Study selection included published and unpublished randomized controlled trials (RCTs) comparing the use of coronary stents to PTCA. Outcome measures assessed included death, acute myocardial infarction (AMI), event rate (such as major cardiac adverse events (MACE) or other composite measures), and binary restenosis (BR). Data extraction and quality assessment were conducted according to internationally recognized methods. Data synthesis included meta-analysis of assessed outcomes, reported as odds ratios (ORs).


Fifty RCTs involving 16,500 patients met the inclusion criteria (39 full articles, 11 abstracts). Of these, 23 studies compared stenting with PTCA in patients with non-specific coronary artery disease (CAD), 11 compared stents with PTCA following AMI, 8 included patients with small coronary arteries and 8 included patients whose vessels had chronic total occlusion. There were no differences in rates of death or AMI. There were reductions in the rates of MACE (death, AMI or revascularization) with stents compared to PTCA (at 6 months, for non-specific group OR: 1.64, 95% CI 1.44-1.87; for AMI group OR: 2.36, 95% CI 1.92-2.89; for small vessel group OR: 1.38, 95% CI 1.10-1.74; at 12 months, for non-specific group OR: 1.31, 95% CI 1.11-1.55; for AMI OR: 2.26, 95% CI 1.47-3.46). Reporting of combined major adverse cardiac events was inconsistent across studies. Most events were revascularizations that may have been partly driven by protocol-required angiograms.
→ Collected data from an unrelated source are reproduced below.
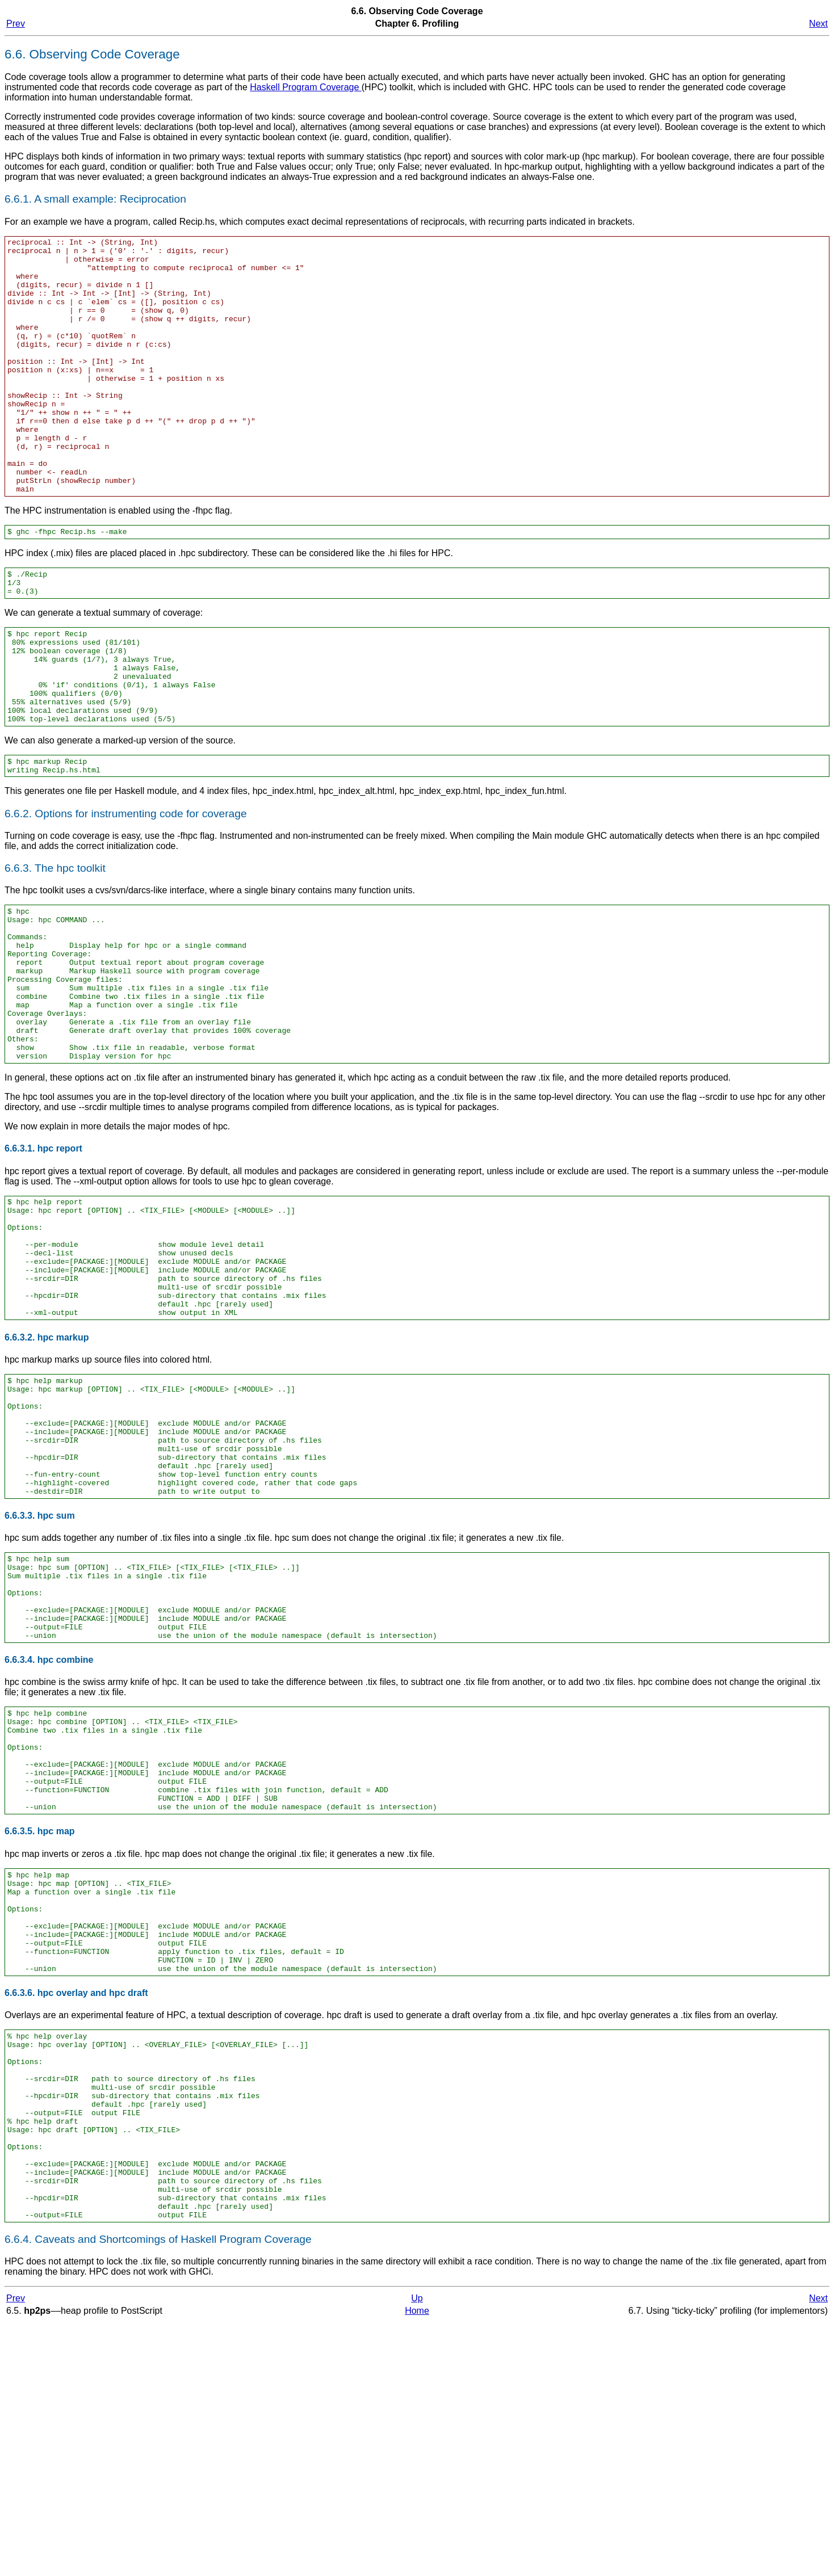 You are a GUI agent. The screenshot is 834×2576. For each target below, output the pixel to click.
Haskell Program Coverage (306, 87)
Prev (15, 23)
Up (416, 2552)
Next (818, 23)
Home (417, 2564) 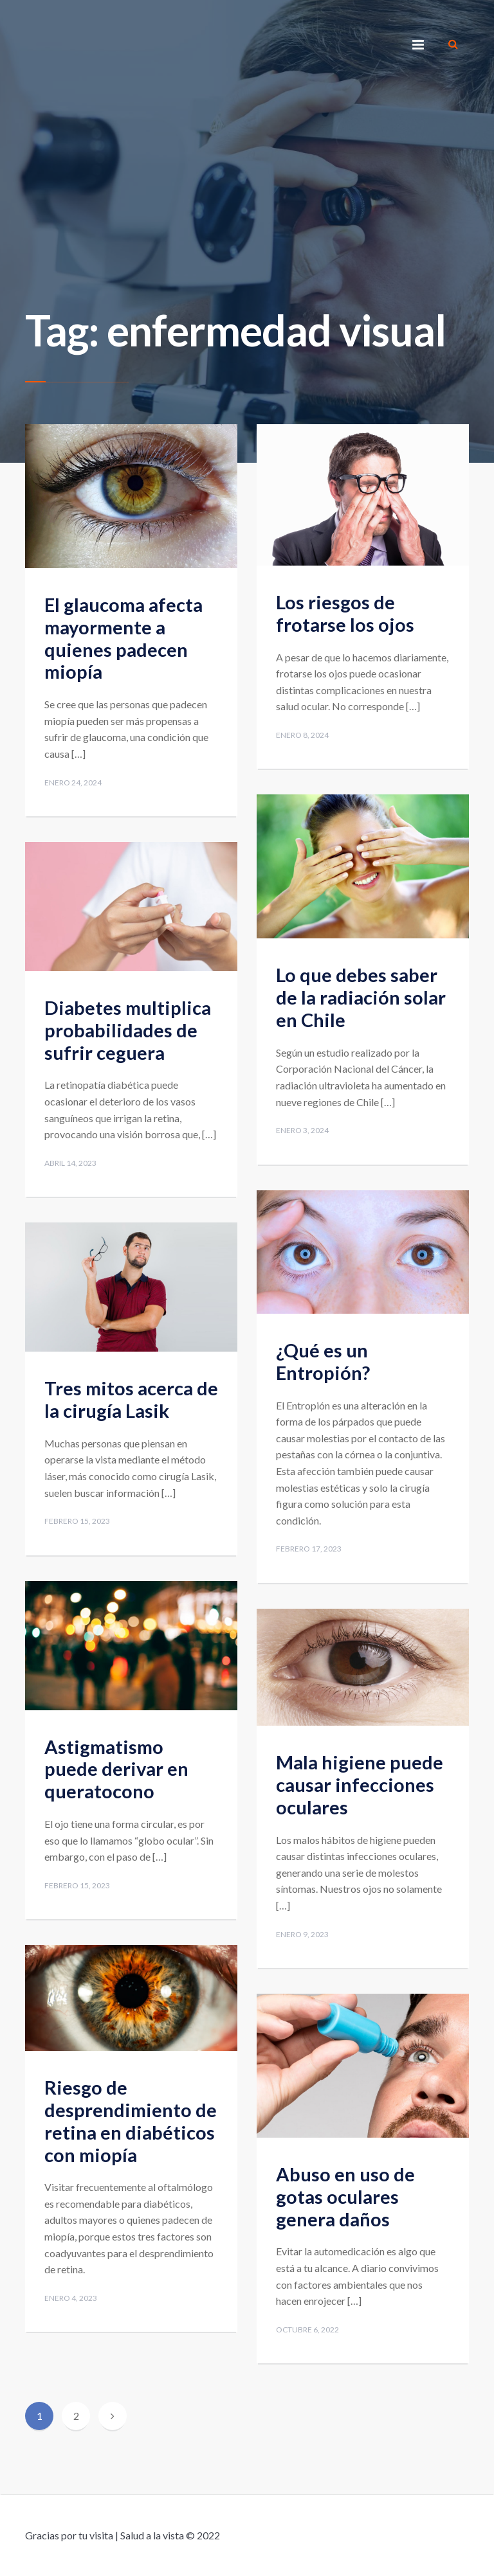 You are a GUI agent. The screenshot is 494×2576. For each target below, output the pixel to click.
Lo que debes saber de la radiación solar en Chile (361, 997)
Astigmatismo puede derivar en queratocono (116, 1769)
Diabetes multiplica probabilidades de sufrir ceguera (127, 1030)
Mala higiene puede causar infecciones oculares (359, 1784)
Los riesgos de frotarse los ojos (345, 613)
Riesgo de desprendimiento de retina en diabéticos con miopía (130, 2120)
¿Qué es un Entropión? (323, 1361)
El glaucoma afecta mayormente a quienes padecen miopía (123, 638)
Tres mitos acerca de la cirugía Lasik (131, 1399)
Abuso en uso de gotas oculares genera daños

Stents reduced BR rates at angiogram at 6 months compared to PTCA in all groups.


We found no differences in mortality or AMI, but the studies were not powered to identify changes in these endpoints. Coronary stenting is associated with reduced restenosis and combined adverse cardiac events, primarily revascularizations. However, the frequency of revascularization may have been distorted by protocol-dictated angiography.